The trimeric bacteriophage P22 tailspike adhesin exhibits a domain in which three extended strands intertwine, forming a single turn of a triple beta-helix. This domain contains a single hydrophobic core composed of residues contributed by each of the three sister polypeptide chains. The triple beta-helix functions as a molecular clamp, increasing the stability of this elongated structural protein. During folding of the tailspike protein, the last precursor before the native state is a partially folded trimeric intermediate called the protrimer. The transition from the protrimer to the native state results in a structure that is resistant to denaturation by heat, chemical denaturants, and proteases. Random mutations were made in the region encoding residues 540-548, where the sister chains begin to wrap around each other. From a set of 26 unique single amino acid substitutions, we characterized mutations at G546, N547, and I548 that retarded or blocked the protrimer to native trimer transition. In contrast, many non-conservative substitutions were tolerated at residues 540-544. Sucrose gradient analysis showed that protrimer-like mutants had reduced sedimentation, 8.0 S to 8.3 S versus 9.3 S for the native trimer. Mutants affected in the protrimer to native trimer transition were also destabilized in their native state. These data suggest that the folding of the triple beta-helix domain drives transition of the protrimer to the native state and is accompanied by a major rearrangement of polypeptide chains.     

Multimeric intermediates in the pathway to the aggregated inclusion body state for P22 tailspike polypeptide chains.
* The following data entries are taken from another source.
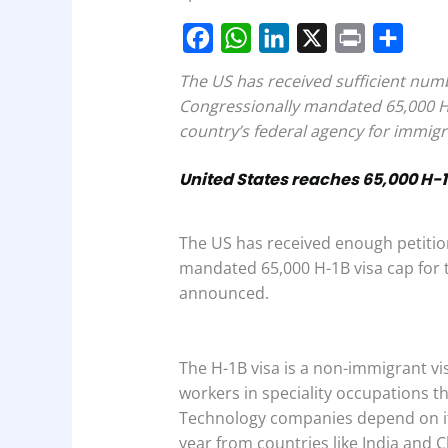
F
W
L
X
P
S
The US has received sufficient num
a
h
i
r
h
Congressionally mandated 65,000 H1-
c
a
n
i
a
country’s federal agency for immigr
e
t
k
n
r
United States reaches 65,000 H-1
b
s
e
t
e
o
A
d
The US has received enough petitio
o
p
I
mandated 65,000 H-1B visa cap for t
k
p
n
announced.
The H-1B visa is a non-immigrant v
workers in speciality occupations th
Technology companies depend on it
year from countries like India and C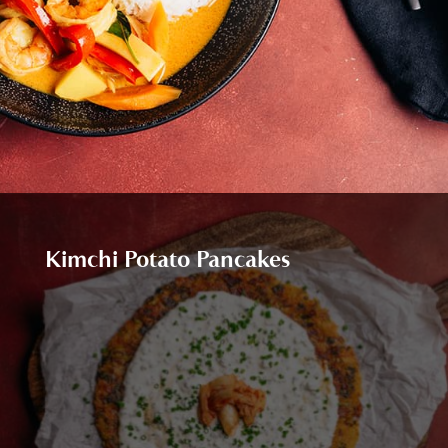
Kimchi Potato Pancakes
The failure of newly synthesized polypeptide chains to reach the native conformation due to their accumulation as inclusion bodies is a serious problem in biotechnology. The critical intermediate at the junction between the productive folding and the inclusion body pathway has been previously identified for the P22 tailspike endorhamnosidase. We have been able to trap subsequent intermediates in the in vitro pathway to the aggregated inclusion body state. Nondenaturing gel electrophoresis identified a sequential series of multimeric intermediates in the aggregation pathway. These represent discrete species formed from noncovalent association of partially folded intermediates rather than aggregation of native-like trimeric species. Monomer, dimer, trimer, tetramer, pentamer, and hexamer states of the partially folded species were populated in the initial stages of the aggregation reaction. This methodology of isolating early multimers along the aggregation pathway was applicable to other proteins, such as the P22 coat protein and carbonic anhydrase II.